[Data records]
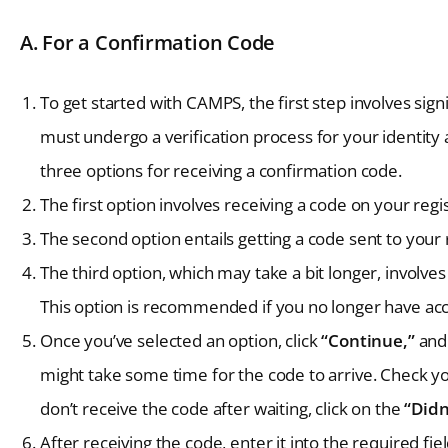
A. For a Confirmation Code
To get started with CAMPS, the first step involves signi
must undergo a verification process for your identity
three options for receiving a confirmation code.
The first option involves receiving a code on your re
The second option entails getting a code sent to your
The third option, which may take a bit longer, involve
This option is recommended if you no longer have ac
Once you’ve selected an option, click
“Continue,”
and 
might take some time for the code to arrive. Check you
don’t receive the code after waiting, click on the
“Didn
After receiving the code, enter it into the required fie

EXERCISE OBJECTIVE ▸ Copy each line above containing the string "click".

ANSWER BOX ▸
Once you’ve selected an option, click
don’t receive the code after waiting, click on the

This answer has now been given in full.